Dolly nodded, handed the picnic blanket to Linda, and kept on the move. Linda followed close behind her.
‘What you gonna do about it, Dolly? Tony Fisher’s a nutcase and—’
Dolly suddenly turned and stopped right in front of Linda. ‘That bloke I found you in bed with the other day, the mechanic, was he the one with you last night?’
Linda shook her head. She felt a twinge of guilt for lying to Dolly, but what bleedin’ business was it of hers anyway?
‘You’re still seeing him, aren’t you?’ Dolly pushed.
Linda shook her head, but now Dolly stepped closer.
‘You worry me, Linda. You drink too much and when you do, you say all kinds of things to all kinds of people.’ Dolly was referring to the night Linda had spilled the beans to Bella in the arcade. ‘I need to be sure there’s no pillow talk going on between you and some random fella off the streets.’ Dolly knew full well that Carlos wasn’t random at all; she knew from her short conversation with Boxer that Carlos was Arnie’s bum boy.

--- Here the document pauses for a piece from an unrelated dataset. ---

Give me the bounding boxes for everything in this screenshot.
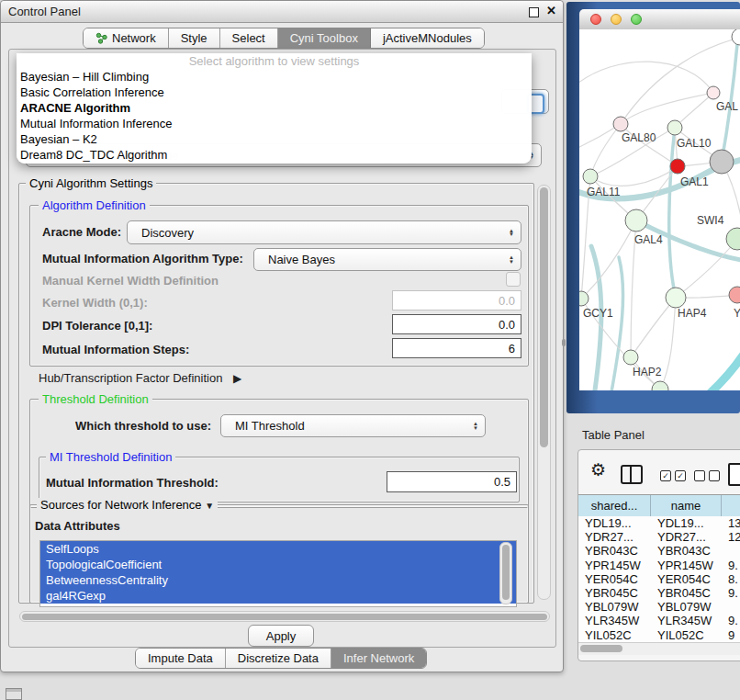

‘Oh, believe me, we didn’t do no talking.’ Linda quipped, trying to make light of things.
Dolly’s stony glare told Linda that she wasn’t in the mood.

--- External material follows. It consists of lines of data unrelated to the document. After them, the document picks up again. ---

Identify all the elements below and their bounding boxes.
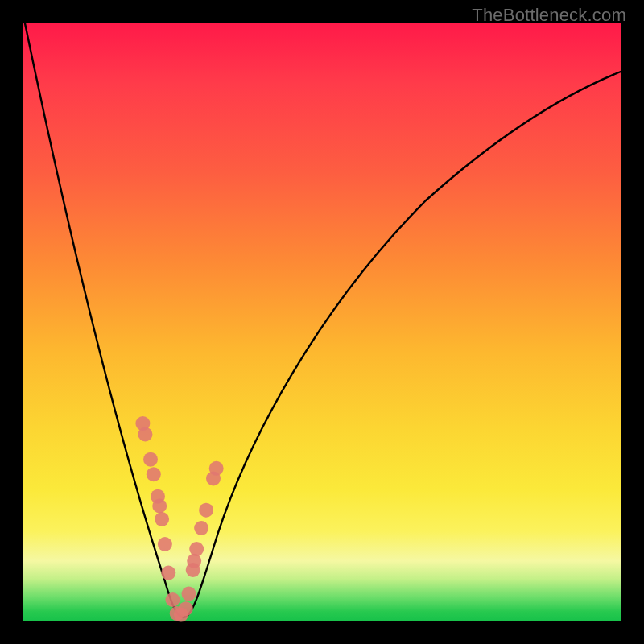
marker-point <box>206 471 221 485</box>
marker-point <box>179 601 193 616</box>
marker-point <box>161 566 175 580</box>
marker-point <box>147 467 161 481</box>
marker-point <box>152 499 167 514</box>
marker-point <box>143 452 158 467</box>
chart-svg <box>23 23 621 621</box>
marker-point <box>194 521 208 535</box>
bottleneck-curve <box>25 23 621 617</box>
marker-point <box>158 537 172 551</box>
marker-point <box>182 587 196 601</box>
marker-point <box>135 416 150 431</box>
marker-points-group <box>135 416 223 622</box>
marker-point <box>199 503 213 518</box>
plot-area <box>23 23 621 621</box>
marker-point <box>209 461 224 476</box>
marker-point <box>170 606 184 621</box>
marker-point <box>155 512 169 526</box>
marker-point <box>138 427 152 442</box>
marker-point <box>186 563 200 577</box>
marker-point <box>166 592 180 607</box>
marker-point <box>189 542 204 556</box>
marker-point <box>187 554 201 568</box>
marker-point <box>151 489 165 504</box>
chart-container: TheBottleneck.com <box>0 0 644 644</box>
marker-point <box>174 608 188 622</box>
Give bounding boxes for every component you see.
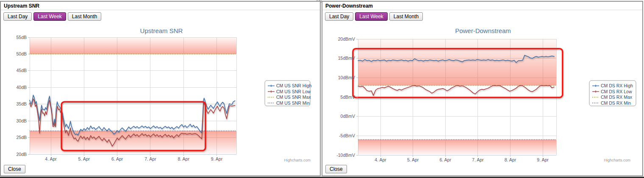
x-axis-label: 7. Apr [472,157,484,162]
credit-label[interactable]: Highcharts.com [604,158,630,162]
chart-title: Upstream SNR [140,27,183,34]
upstream-snr-window: Upstream SNR Last DayLast WeekLast Month… [0,1,321,176]
y-axis-label: 40dB [16,85,27,90]
x-axis-label: 9. Apr [537,157,549,162]
chart-title: Power-Downstream [455,27,511,34]
chart-container: Power-Downstream-10dBmV-5dBmV0dBmV5dBmV1… [323,21,641,166]
x-axis-label: 6. Apr [111,156,123,161]
upstream-snr-chart[interactable]: Upstream SNR20dB25dB30dB35dB40dB45dB50dB… [1,21,319,165]
window-title: Upstream SNR [1,2,320,10]
legend-label: CM US SNR Max [276,95,311,100]
last-week-button[interactable]: Last Week [33,12,66,21]
y-axis-label: -10dBmV [336,153,355,158]
x-axis-label: 5. Apr [78,156,90,161]
legend-label: CM DS RX Max [601,95,633,100]
power-downstream-chart[interactable]: Power-Downstream-10dBmV-5dBmV0dBmV5dBmV1… [323,21,640,165]
window-title: Power-Downstream [322,2,642,10]
y-axis-label: 0dBmV [341,114,355,119]
x-axis-label: 5. Apr [407,157,419,162]
range-toolbar: Last DayLast WeekLast Month [322,10,642,22]
y-axis-label: 15dBmV [338,56,355,61]
credit-label[interactable]: Highcharts.com [284,158,311,162]
y-axis-label: 35dB [16,101,27,106]
last-day-button[interactable]: Last Day [3,12,32,21]
x-axis-label: 4. Apr [45,156,57,161]
legend-label: CM DS RX High [601,83,633,88]
legend-label: CM US SNR High [276,83,312,88]
range-toolbar: Last DayLast WeekLast Month [1,10,320,22]
close-button[interactable]: Close [325,165,347,173]
legend-label: CM US SNR Min [276,100,310,106]
y-axis-label: 5dBmV [341,95,355,100]
power-downstream-window: Power-Downstream Last DayLast WeekLast M… [322,1,643,176]
chart-container: Upstream SNR20dB25dB30dB35dB40dB45dB50dB… [1,21,319,166]
x-axis-label: 6. Apr [440,157,452,162]
y-axis-label: 20dB [16,152,27,157]
y-axis-label: 55dB [16,35,27,40]
x-axis-label: 8. Apr [505,157,516,162]
series-line [358,86,554,96]
y-axis-label: 25dB [16,135,27,140]
y-axis-label: -5dBmV [339,133,355,138]
y-axis-label: 30dB [16,118,27,123]
x-axis-label: 4. Apr [375,157,386,162]
limit-band [358,39,556,86]
legend-label: CM DS RX Min [601,100,631,106]
legend-label: CM US SNR Low [276,89,311,94]
last-month-button[interactable]: Last Month [389,12,423,21]
last-week-button[interactable]: Last Week [355,12,387,21]
last-day-button[interactable]: Last Day [325,12,353,21]
close-button[interactable]: Close [4,165,25,173]
x-axis-label: 7. Apr [144,156,156,161]
x-axis-label: 9. Apr [211,156,223,161]
last-month-button[interactable]: Last Month [68,12,101,21]
limit-band [30,37,236,54]
legend-label: CM DS RX Low [601,89,632,94]
limit-band [358,139,556,155]
y-axis-label: 20dBmV [338,36,355,42]
y-axis-label: 50dB [16,51,27,56]
y-axis-label: 10dBmV [338,75,355,80]
x-axis-label: 8. Apr [178,156,189,161]
y-axis-label: 45dB [16,68,27,73]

‘Look, Dolly, he was a one-night stand; there was nothing in it. I’ve not seen him since, just like you told me, I’ve kept meself to meself, all right? There’s no one.’
Dolly looked at Linda hard, trying to detect if she was lying, but Linda held her gaze. Dolly toyed with the idea of telling Linda exactly who Carlos was, and telling her that she knew Linda was with Carlos on the night Tony went on his rampage — but that would ruin the day’s plans. No, Dolly needed to focus today. She walked round Linda and headed for Bella. Linda followed close behind, unable to zip her mouth.

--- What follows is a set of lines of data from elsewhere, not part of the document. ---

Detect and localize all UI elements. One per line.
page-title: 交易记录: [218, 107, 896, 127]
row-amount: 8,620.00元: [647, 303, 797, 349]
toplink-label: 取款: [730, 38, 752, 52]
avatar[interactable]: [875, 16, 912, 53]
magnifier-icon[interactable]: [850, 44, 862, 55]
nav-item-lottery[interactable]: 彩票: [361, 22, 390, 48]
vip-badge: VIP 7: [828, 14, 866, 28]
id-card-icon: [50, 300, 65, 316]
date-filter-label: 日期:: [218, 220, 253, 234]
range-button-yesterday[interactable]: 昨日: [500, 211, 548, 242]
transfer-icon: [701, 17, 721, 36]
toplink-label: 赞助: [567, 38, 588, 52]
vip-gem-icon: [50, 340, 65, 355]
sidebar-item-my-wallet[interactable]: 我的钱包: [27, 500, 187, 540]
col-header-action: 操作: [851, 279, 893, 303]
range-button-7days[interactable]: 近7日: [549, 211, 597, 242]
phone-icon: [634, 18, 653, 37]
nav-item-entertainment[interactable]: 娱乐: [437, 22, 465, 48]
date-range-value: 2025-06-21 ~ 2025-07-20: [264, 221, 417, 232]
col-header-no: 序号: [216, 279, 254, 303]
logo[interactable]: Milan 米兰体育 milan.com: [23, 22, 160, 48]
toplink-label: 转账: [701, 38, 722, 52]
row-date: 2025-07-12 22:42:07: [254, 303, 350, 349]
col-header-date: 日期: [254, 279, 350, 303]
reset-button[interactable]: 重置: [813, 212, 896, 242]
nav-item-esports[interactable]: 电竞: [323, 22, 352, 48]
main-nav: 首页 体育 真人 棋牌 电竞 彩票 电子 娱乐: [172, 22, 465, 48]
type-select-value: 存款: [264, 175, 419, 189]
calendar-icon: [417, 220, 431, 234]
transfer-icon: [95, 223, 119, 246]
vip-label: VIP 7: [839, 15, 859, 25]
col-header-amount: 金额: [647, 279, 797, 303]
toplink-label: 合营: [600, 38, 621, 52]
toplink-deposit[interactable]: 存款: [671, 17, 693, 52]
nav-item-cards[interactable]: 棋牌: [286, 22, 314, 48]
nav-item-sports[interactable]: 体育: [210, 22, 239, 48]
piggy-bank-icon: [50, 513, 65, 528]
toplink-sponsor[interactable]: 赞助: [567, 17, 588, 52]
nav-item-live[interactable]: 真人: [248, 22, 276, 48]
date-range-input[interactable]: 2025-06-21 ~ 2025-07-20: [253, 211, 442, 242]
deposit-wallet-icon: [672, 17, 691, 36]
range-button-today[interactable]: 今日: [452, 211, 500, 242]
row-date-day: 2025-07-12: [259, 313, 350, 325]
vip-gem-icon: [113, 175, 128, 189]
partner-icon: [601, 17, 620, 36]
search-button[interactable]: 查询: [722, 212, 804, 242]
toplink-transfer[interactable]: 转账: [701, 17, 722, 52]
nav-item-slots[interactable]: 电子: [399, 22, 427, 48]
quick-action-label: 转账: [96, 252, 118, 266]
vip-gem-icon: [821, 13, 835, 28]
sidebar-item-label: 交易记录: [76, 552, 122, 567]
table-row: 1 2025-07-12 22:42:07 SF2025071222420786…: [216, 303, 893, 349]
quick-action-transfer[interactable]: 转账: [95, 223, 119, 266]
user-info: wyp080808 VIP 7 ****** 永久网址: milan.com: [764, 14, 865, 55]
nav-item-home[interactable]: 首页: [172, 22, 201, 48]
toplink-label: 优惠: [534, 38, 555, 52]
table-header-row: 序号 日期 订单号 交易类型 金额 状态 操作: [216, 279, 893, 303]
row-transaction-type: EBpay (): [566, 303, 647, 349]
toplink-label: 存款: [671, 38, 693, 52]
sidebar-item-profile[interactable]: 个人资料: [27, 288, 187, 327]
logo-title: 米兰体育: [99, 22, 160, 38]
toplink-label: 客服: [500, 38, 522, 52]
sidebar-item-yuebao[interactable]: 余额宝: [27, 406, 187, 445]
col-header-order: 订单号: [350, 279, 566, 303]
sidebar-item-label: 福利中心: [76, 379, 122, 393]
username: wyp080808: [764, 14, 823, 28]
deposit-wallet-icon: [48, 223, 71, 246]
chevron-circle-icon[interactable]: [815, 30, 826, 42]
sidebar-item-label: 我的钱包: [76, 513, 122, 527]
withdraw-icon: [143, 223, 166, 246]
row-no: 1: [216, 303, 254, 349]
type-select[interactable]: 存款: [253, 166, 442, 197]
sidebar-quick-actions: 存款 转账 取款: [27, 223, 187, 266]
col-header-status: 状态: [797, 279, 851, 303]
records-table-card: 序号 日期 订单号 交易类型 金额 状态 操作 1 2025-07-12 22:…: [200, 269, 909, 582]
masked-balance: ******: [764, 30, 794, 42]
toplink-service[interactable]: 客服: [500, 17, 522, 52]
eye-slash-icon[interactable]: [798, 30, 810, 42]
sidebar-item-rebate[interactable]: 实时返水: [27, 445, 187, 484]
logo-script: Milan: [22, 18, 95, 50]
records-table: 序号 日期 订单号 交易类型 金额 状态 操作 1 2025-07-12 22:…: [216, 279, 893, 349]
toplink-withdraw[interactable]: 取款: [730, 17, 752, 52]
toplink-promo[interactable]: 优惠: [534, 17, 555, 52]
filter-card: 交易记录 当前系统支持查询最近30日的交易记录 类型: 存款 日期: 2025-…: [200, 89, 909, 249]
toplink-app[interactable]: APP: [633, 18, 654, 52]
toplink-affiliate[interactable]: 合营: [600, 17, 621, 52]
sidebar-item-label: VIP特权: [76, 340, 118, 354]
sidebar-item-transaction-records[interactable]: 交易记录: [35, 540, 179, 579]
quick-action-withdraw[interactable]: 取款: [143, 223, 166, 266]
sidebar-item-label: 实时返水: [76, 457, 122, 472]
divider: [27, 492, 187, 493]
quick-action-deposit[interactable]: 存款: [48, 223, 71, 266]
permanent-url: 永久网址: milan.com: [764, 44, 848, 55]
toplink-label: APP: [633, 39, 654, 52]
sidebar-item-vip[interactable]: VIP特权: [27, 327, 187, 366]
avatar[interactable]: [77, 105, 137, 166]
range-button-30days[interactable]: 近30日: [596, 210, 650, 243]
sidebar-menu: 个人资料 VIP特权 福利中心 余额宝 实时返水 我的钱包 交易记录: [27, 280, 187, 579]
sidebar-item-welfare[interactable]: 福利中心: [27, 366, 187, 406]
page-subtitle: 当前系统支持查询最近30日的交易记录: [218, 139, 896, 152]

‘Don’t change the subject from what I asked you,’ she whined. ‘What you gonna do about the Fishers? Old Boxer must have run straight to ’em, just like you said — only now look where he is!’
‘He was a fool, Linda. And fools don’t know what’s good for ’em.’
Linda dropped the hamper on the picnic blanket and continued after Dolly.
Realizing that all three women needed reassurance, Dolly went on, loud enough for them all to hear: ‘I never meant for anything to happen to him and we don’t know it was the Fishers who got to him. It could have been an accident; he was pissed as a fart when I spoke to him earlier in the evening. I’m well aware of the problems we got, but we still got a job to do here today. And it ain’t my job to keep Boxer safe. It’s my job to keep you lot safe.’